Et dans la dernière phase des négociations quand le texte fut proposé à l'Allemagne, qui refusa d'abord et se vit soumise à un ultimatum qui promettait une acceptation ou l'intervention armée des alliés aux autorités allemandes.

Les forces alliées disposaient bien d'un plan d'intervention, et de leurs positions avancées sur le Rhin ils pouvaient menacer rapidement le centre et le sud de l'Allemagne (même si on doute de la volonté politique des alliés d'aller à cette période en pleine démobilisation d'aller jusqu'à la reprise de la guerre). Face à eux l'Allemagne, affaiblie est divisée politiquement est en proie à des insurrections à Berlin et en Bavière, elle ne disposait guère d'option militaire viable comme alternative à une signature sous la contrainte.

4.3 Le tableau ci-dessous reprend les enjeux et relations stratégiques entre six grandes parties à la négociation.
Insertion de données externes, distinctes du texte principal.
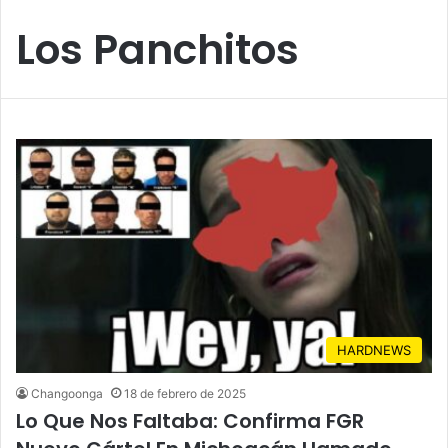
Los Panchitos
HARDNEWS
Changoonga
18 de febrero de 2025
Lo Que Nos Faltaba: Confirma FGR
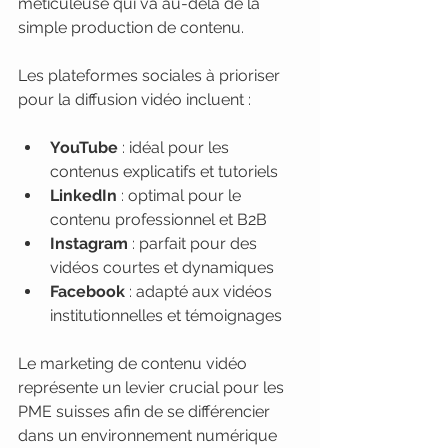
méticuleuse qui va au-delà de la 
simple production de contenu.
Les plateformes sociales à prioriser 
pour la diffusion vidéo incluent :
YouTube
 : idéal pour les 
contenus explicatifs et tutoriels
LinkedIn
 : optimal pour le 
contenu professionnel et B2B
Instagram
 : parfait pour des 
vidéos courtes et dynamiques
Facebook
 : adapté aux vidéos 
institutionnelles et témoignages
Le marketing de contenu vidéo 
représente un levier crucial pour les 
PME suisses afin de se différencier 
dans un environnement numérique 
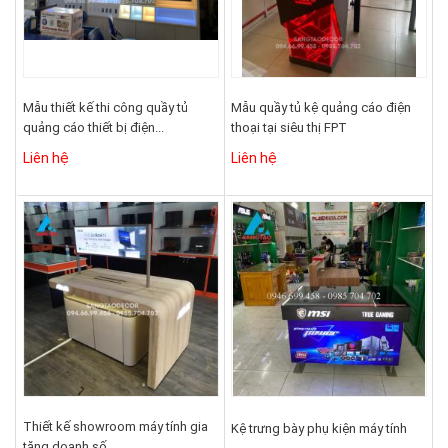
Mẫu thiết kế thi công quầy tủ
Mẫu quầy tủ kệ quảng cáo điện
quảng cáo thiết bị điện...
thoại tại siêu thị FPT
Liên hệ
Liên hệ
Thiết kế showroom máy tính gia
Kệ trưng bày phụ kiện máy tính
tăng doanh số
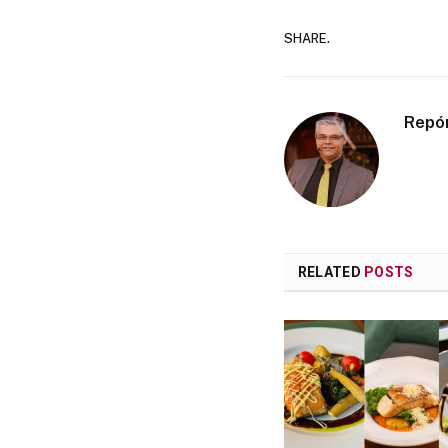
SHARE.
Repó
RELATED
POSTS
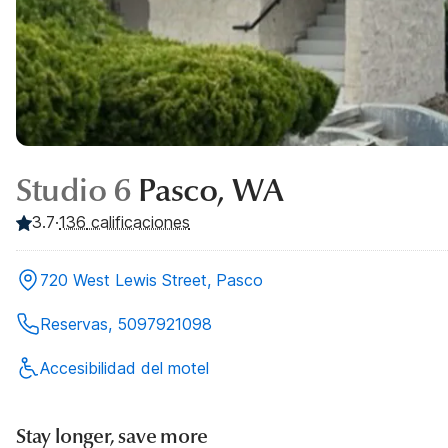
Studio 6
Pasco, WA
3.7
·
136
calificaciones
720 West Lewis Street, Pasco
Reservas, 5097921098
Accesibilidad del motel
Stay longer, save more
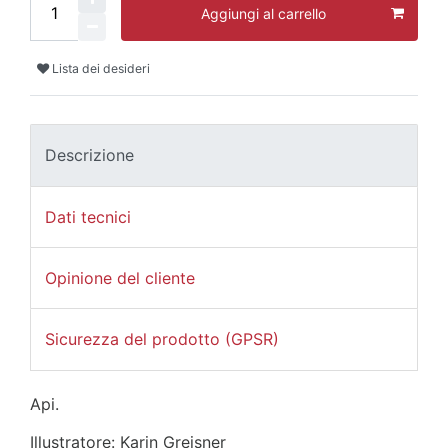
Aggiungi al carrello
Lista dei desideri
Descrizione
Dati tecnici
Opinione del cliente
Sicurezza del prodotto (GPSR)
Api.
Illustratore: Karin Greisner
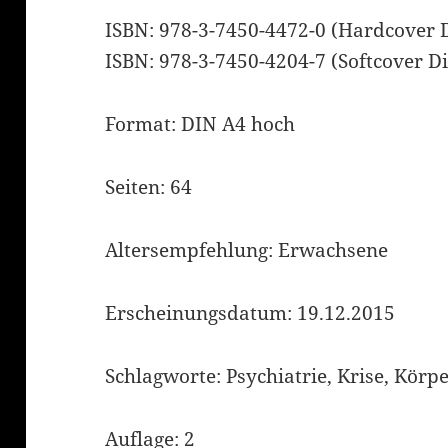
ISBN: 978-3-7450-4472-0 (Hardcover 
ISBN: 978-3-7450-4204-7 (Softcover D
Format: DIN A4 hoch
Seiten: 64
klärung
Altersempfehlung: Erwachsene
Erscheinungsdatum: 19.12.2015
Schlagworte: Psychiatrie, Krise, Kör
Auflage: 2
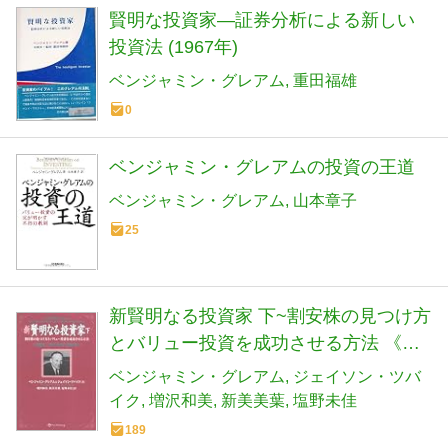
賢明な投資家―証券分析による新しい
投資法 (1967年)
ベンジャミン・グレアム
重田福雄
0
ベンジャミン・グレアムの投資の王道
ベンジャミン・グレアム
山本章子
25
新賢明なる投資家 下~割安株の見つけ方
とバリュー投資を成功させる方法 《改
訂版――現代に合わせた注解付き》
ベンジャミン・グレアム
ジェイソン・ツバ
イク
増沢和美
新美美葉
塩野未佳
189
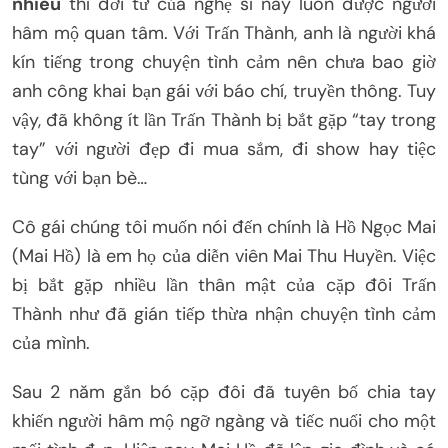
nhiêu
thì đời tư của nghệ sĩ này luôn được người
hâm mộ quan tâm. Với Trấn Thành, anh là người khá
kín tiếng trong chuyện tình cảm nên chưa bao giờ
anh công khai bạn gái với báo chí, truyền thông. Tuy
vậy, đã không ít lần Trấn Thành bị bắt gặp “tay trong
tay” với người đẹp đi mua sắm, đi show hay tiệc
tùng với bạn bè…
Cô gái chúng tôi muốn nói đến chính là Hồ Ngọc Mai
(Mai Hồ) là em họ của diễn viên Mai Thu Huyền. Việc
bị bắt gặp nhiều lần thân mật của cặp đôi Trấn
Thành như đã gián tiếp thừa nhận chuyện tình cảm
của mình.
Sau 2 năm gắn bó cặp đôi đã tuyên bố chia tay
khiến người hâm mộ ngỡ ngàng và tiếc nuối cho một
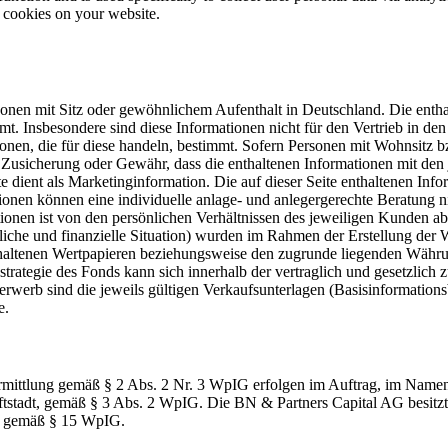
e cookies on your website.
rsonen mit Sitz oder gewöhnlichem Aufenthalt in Deutschland. Die enth
t. Insbesondere sind diese Informationen nicht für den Vertrieb in de
en, die für diese handeln, bestimmt. Sofern Personen mit Wohnsitz bz
e Zusicherung oder Gewähr, dass die enthaltenen Informationen mit de
dient als Marketinginformation. Die auf dieser Seite enthaltenen Inf
ionen können eine individuelle anlage- und anlegergerechte Beratung 
tionen ist von den persönlichen Verhältnissen des jeweiligen Kunden a
tliche und finanzielle Situation) wurden im Rahmen der Erstellung der 
thaltenen Wertpapieren beziehungsweise den zugrunde liegenden Währun
strategie des Fonds kann sich innerhalb der vertraglich und gesetzlich 
erwerb sind die jeweils gültigen Verkaufsunterlagen (Basisinformations
e.
ittlung gemäß § 2 Abs. 2 Nr. 3 WpIG erfolgen im Auftrag, im Namen,
ftstadt, gemäß § 3 Abs. 2 WpIG. Die BN & Partners Capital AG besitzt 
in) gemäß § 15 WpIG.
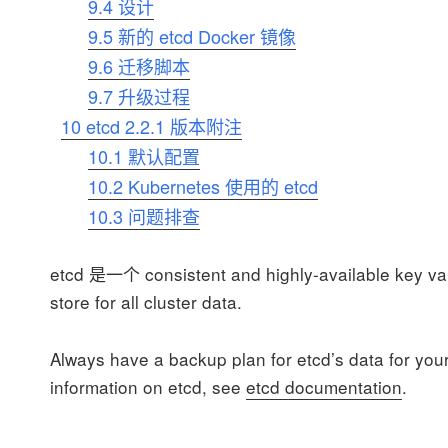
9.4
设计
9.5
新的 etcd Docker 镜像
9.6
迁移脚本
9.7
升级过程
10
etcd 2.2.1 版本附注
10.1
默认配置
10.2
Kubernetes 使用的 etcd
10.3
问题排查
etcd 是一个 consistent and highly-available key va
store for all cluster data.
Always have a backup plan for etcd’s data for your
information on etcd, see
etcd documentation
.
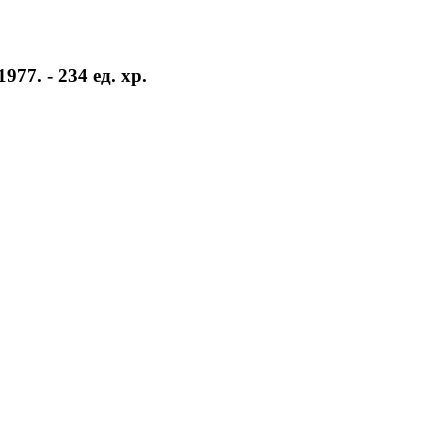
77. - 234 ед. хр.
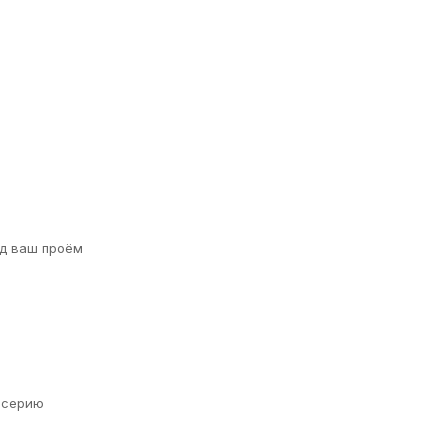
д ваш проём
а серию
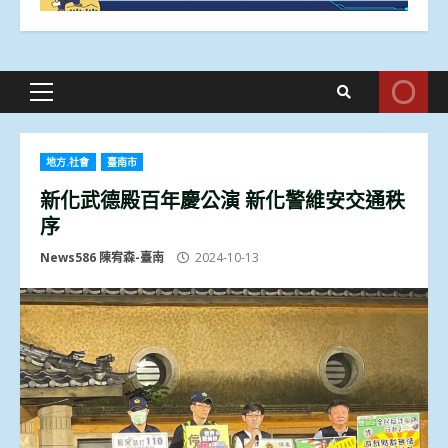
Primary
Menu
地方.社會
臺南市
新化武德殿百年慶公演 新化警維安交通秩
序
News586 陳宥森-臺南
2024-10-13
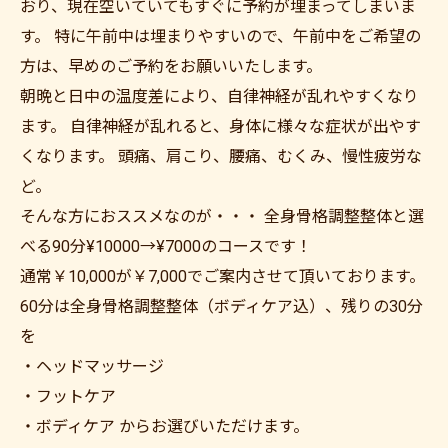
おり、現在空いていてもすぐに予約が埋まってしまいま
す。 特に午前中は埋まりやすいので、午前中をご希望の
方は、早めのご予約をお願いいたします。
朝晩と日中の温度差により、自律神経が乱れやすくなり
ます。 自律神経が乱れると、身体に様々な症状が出やす
くなります。 頭痛、肩こり、腰痛、むくみ、慢性疲労な
ど。
そんな方におススメなのが・・・ 全身骨格調整整体と選
べる90分¥10000→¥7000のコースです！
通常￥10,000が￥7,000でご案内させて頂いております。
60分は全身骨格調整整体（ボディケア込）、残りの30分
を
・ヘッドマッサージ
・フットケア
・ボディケア からお選びいただけます。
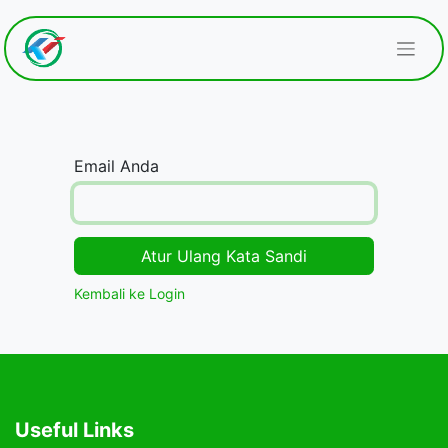
Email Anda
Atur Ulang Kata Sandi
Kembali ke Login
Useful Links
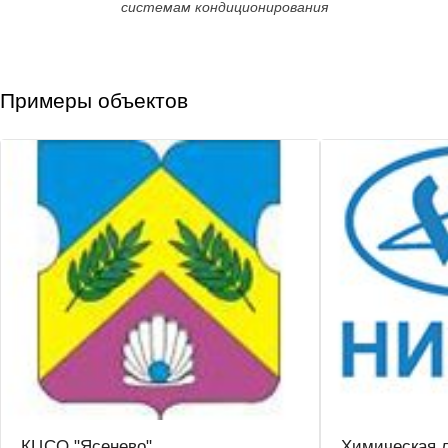
системам кондиционирования
Примеры объектов
КЦСО "Ясенево"
Химическая 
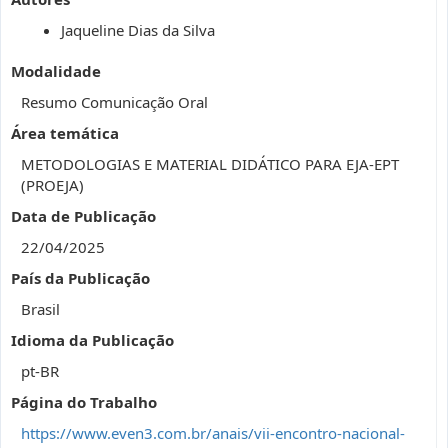
Jaqueline Dias da Silva
Modalidade
Resumo Comunicação Oral
Área temática
METODOLOGIAS E MATERIAL DIDÁTICO PARA EJA-EPT
(PROEJA)
Data de Publicação
22/04/2025
País da Publicação
Brasil
Idioma da Publicação
pt-BR
Página do Trabalho
https://www.even3.com.br/anais/vii-encontro-nacional-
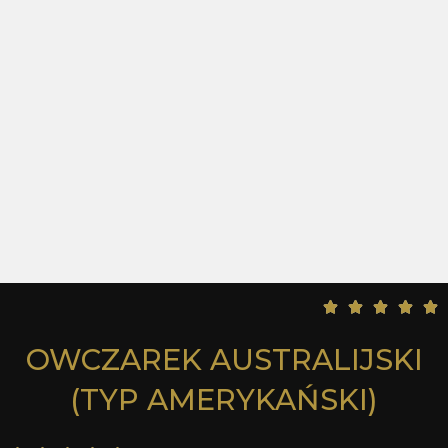
5





/
OWCZAREK AUSTRALIJSKI
5
(TYP AMERYKAŃSKI)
Les Américains mettent en avant la nécessité d’un nouvel ordre mondial et une nouvelle théorie des relations internationales, et balayent le modèle européen d’équilibre des forces et de traités secrets entre puissances. Ils se présentent comme puissance associée et non alliée. Paradoxalement c'est la guerre qui les a transformés en grande puissance militaire et politique.

Les Britanniques veulent protéger leur commerce et leur Empire, gérer les attentes politiques de leurs Dominions, rétablir un équilibre des forces en Europe, et se protéger du bolchévisme. Ils ont bénéficié de la disparition de deux rivaux, Russie et Allemagne en 1917 et 1918.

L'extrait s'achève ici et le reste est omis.